Comments (6)
Hello @shiltemann thanks for raising this issue.
If I understand correctly, your suggestion is to automatically set either -phred33
or -phred64
within the Trimmomatic tool based on the type of the input FASTQ. If so then I think this would be technically possible however I'm not sure about how useful this would be in practice.
My reasoning for this is that Galaxy appears to offer only fastqsanger
, fastqillumina
, or fastqsolexa
(alongside the generic fastq
and .gz
and .bz
variants of each of these) - but according to https://en.wikipedia.org/wiki/FASTQ_format#Encoding there are subvariants of the Illumina FASTQ format which can be either Phred+33 (Illumina 1.8+) or Phred+64 (Illumina 1.3+ and 1.5+). As the Galaxy datatypes are unable to capture these FASTQ format variants, it would seem that knowing the type wouldn't generally be sufficient to determine the encoding within the tool.
However, I'm interested to know more about the specifics of the failure that you described. It sounds like you explicitly set a value for the quality encoding within the Trimmomatic tool (rather than leaving it as the default "nothing selected"); in this case I would have expected that the presence of either -phred33
or -phred64
on the Trimmomatic command line would have overridden the autodetection within the program itself. As you say the autodetection failed, I'm not completely clear on what the issue was that you experienced.
So please let me know what you think about my comments on automatically setting the encoding based on datatype. Also if you could provide more details on what the specific failure you encountered then that would be very helpful too. Thanks!
from galaxy-tools.
Thanks @pjbriggs!
Galaxy EU actually did not have the latest version of the tool installed, so the quality encoding parameter was not available to me, so it was always defaulting to autodetection. Trimmomatic would some times fail and sometimes succeed to autodetect the encoding on the same dataset (I guess it does some random subsetting of reads for determination?). And in my case it could have deduced the encoding from the Galaxy datatype, and I assumed this was true in general (I thought this was the entire reason for the different sub datatypes actually), but was not aware of the Illumina issue.

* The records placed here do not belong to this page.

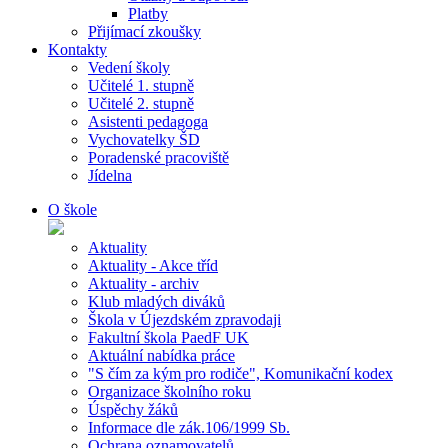
Platby
Přijímací zkoušky
Kontakty
Vedení školy
Učitelé 1. stupně
Učitelé 2. stupně
Asistenti pedagoga
Vychovatelky ŠD
Poradenské pracoviště
Jídelna
O škole
Aktuality
Aktuality - Akce tříd
Aktuality - archiv
Klub mladých diváků
Škola v Újezdském zpravodaji
Fakultní škola PaedF UK
Aktuální nabídka práce
"S čím za kým pro rodiče", Komunikační kodex
Organizace školního roku
Úspěchy žáků
Informace dle zák.106/1999 Sb.
Ochrana oznamovatelů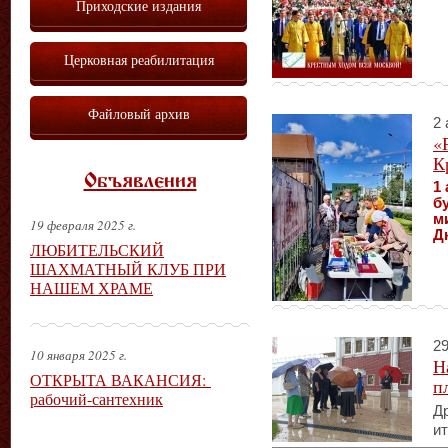
Приходские издания
Церковная реабилитация
Файловый архив
2 
«
К
Объявления
1 
б
м
19 февраля 2025 г.
Д
ЛЮБИТЕЛЬСКИЙ
ШАХМАТНЫЙ КЛУБ ПРИ
НАШЕМ ХРАМЕ
29
10 января 2025 г.
Н
ОТКРЫТА ВАКАНСИЯ:
п
рабочий-сантехник
Др
ит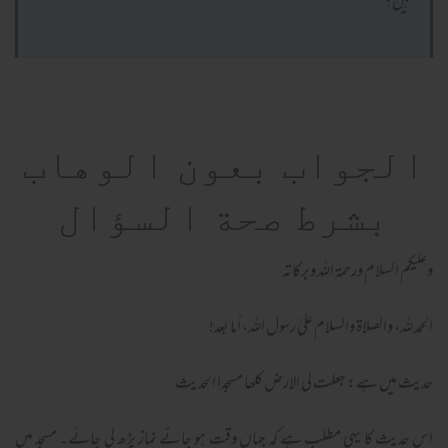
ہیں؟
الجواب بعون الوهاب
بشرط صحة السؤال
وعلیکم السلام ورحمة اللہ وبرکاته
الحمد لله، والصلاة والسلام علىٰ رسول الله، أما بعد!
حدیث میں ہے: جعلت لی الارض کلھا مسجدا الحدیث
اس حدیث کا یہی مطلب ہے کہ جہاں وقت ہو جائے نماز پڑھ لی جائے۔ مسجد میں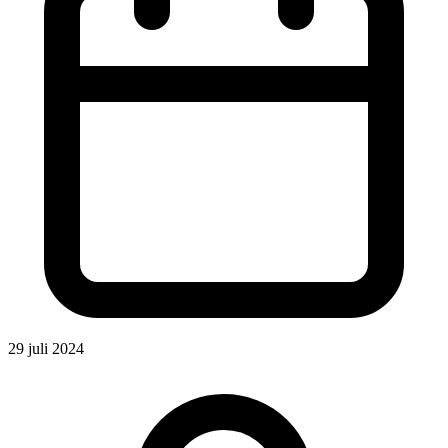
29 juli 2024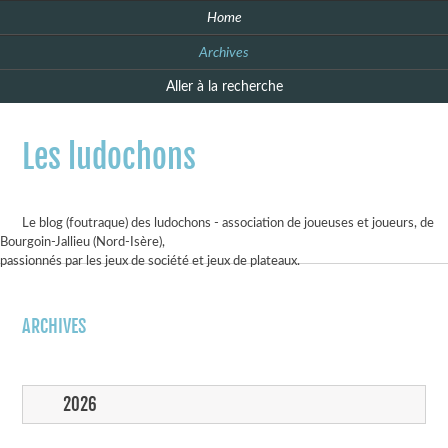
Home
Archives
Aller à la recherche
Les ludochons
Le blog (foutraque) des ludochons - association de joueuses et joueurs, de
Bourgoin-Jallieu (Nord-Isère),
passionnés par les jeux de société et jeux de plateaux.
ARCHIVES
2026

I guess the ideal solution would be to have Galaxy distinguish between illumina 1.8+ or earlier in their FASTQ datatypes, before this can work in a generic way.
I will ask Galaxy EU to update trimmomatic to the latest version so I can explicitly set the encoding and that would solve my immediate issue at least (using it for a tutorial).
from galaxy-tools.
Hello again @shiltemann
Thanks for the clarification re the quality encoding option not being available on the instance you were using. Hopefully if they can update the tool, then as you say at least you will have a workaround for the immediate issue.
I hadn't been aware of Trimmomatic's own encoding auto-detection failing before, however I would assume as you suggest that it takes some subset of reads and tries to deduce it from that - so if e.g. the subset isn't very representative of the rest of the FASTQ data then I can see it going wrong for sure.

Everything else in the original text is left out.